__Exercise material__
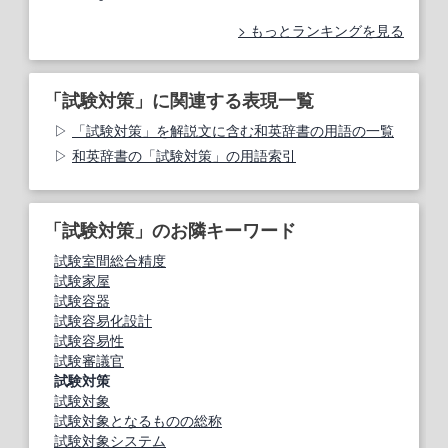
もっとランキングを見る
「試験対策」に関連する表現一覧
「試験対策」を解説文に含む和英辞書の用語の一覧
和英辞書の「試験対策」の用語索引
「試験対策」のお隣キーワード
試験室間総合精度
試験家屋
試験容器
試験容易化設計
試験容易性
試験審議官
試験対策
試験対象
試験対象となるものの総称
試験対象システム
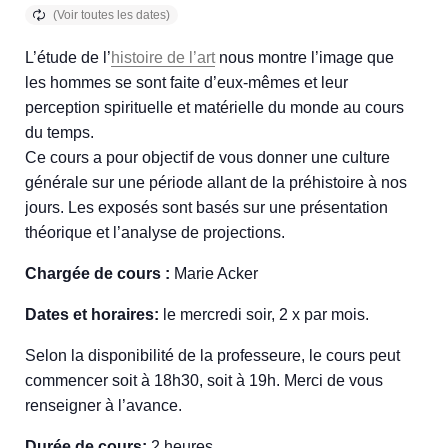
L’étude de l’
histoire de l’art
nous montre l’image que
les hommes se sont faite d’eux-mêmes et leur
perception spirituelle et matérielle du monde au cours
du temps.
Ce cours a pour objectif de vous donner une culture
générale sur une période allant de la préhistoire à nos
jours. Les exposés sont basés sur une présentation
théorique et l’analyse de projections.
Chargée de cours :
Marie Acker
Dates et horaires:
le mercredi soir, 2 x par mois.
Selon la disponibilité de la professeure, le cours peut
commencer soit à 18h30, soit à 19h. Merci de vous
renseigner à l’avance.
Durée de cours:
2 heures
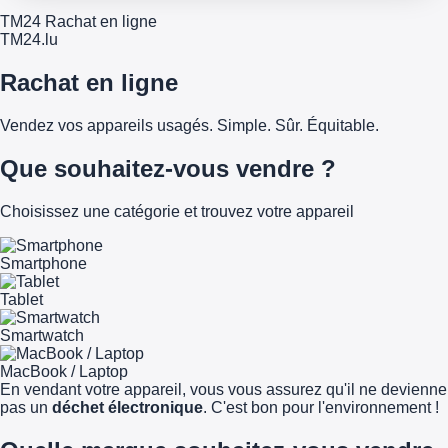
TM24 Rachat en ligne
TM
24
.lu
Rachat en ligne
Vendez vos appareils usagés. Simple. Sûr. Équitable.
Que souhaitez-vous vendre ?
Choisissez une catégorie et trouvez votre appareil
Smartphone
Tablet
Smartwatch
MacBook / Laptop
En vendant votre appareil, vous vous assurez qu'il ne devienne
pas un
déchet électronique
. C'est bon pour l'environnement !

__To do__
Once more, please print all the lines above exactly, without their pictures.

__Answer to this task__
もっとランキングを見る
「試験対策」に関連する表現一覧
「試験対策」を解説文に含む和英辞書の用語の一覧
和英辞書の「試験対策」の用語索引
「試験対策」のお隣キーワード
試験室間総合精度
試験家屋
試験容器
試験容易化設計
試験容易性
試験審議官
試験対策
試験対象
試験対象となるものの総称
試験対象システム
L’étude de l’
histoire de l’art
nous montre l’image que
les hommes se sont faite d’eux-mêmes et leur
perception spirituelle et matérielle du monde au cours
du temps.
Ce cours a pour objectif de vous donner une culture
générale sur une période allant de la préhistoire à nos
jours. Les exposés sont basés sur une présentation
théorique et l’analyse de projections.
Chargée de cours :
Marie Acker
Dates et horaires:
le mercredi soir, 2 x par mois.
Selon la disponibilité de la professeure, le cours peut
commencer soit à 18h30, soit à 19h. Merci de vous
renseigner à l’avance.
Durée de cours:
2 heures
TM24 Rachat en ligne
TM
24
.lu
Rachat en ligne
Vendez vos appareils usagés. Simple. Sûr. Équitable.
Que souhaitez-vous vendre ?
Choisissez une catégorie et trouvez votre appareil
Smartphone
Tablet
Smartwatch
MacBook / Laptop
En vendant votre appareil, vous vous assurez qu'il ne devienne
pas un
déchet électronique
. C'est bon pour l'environnement !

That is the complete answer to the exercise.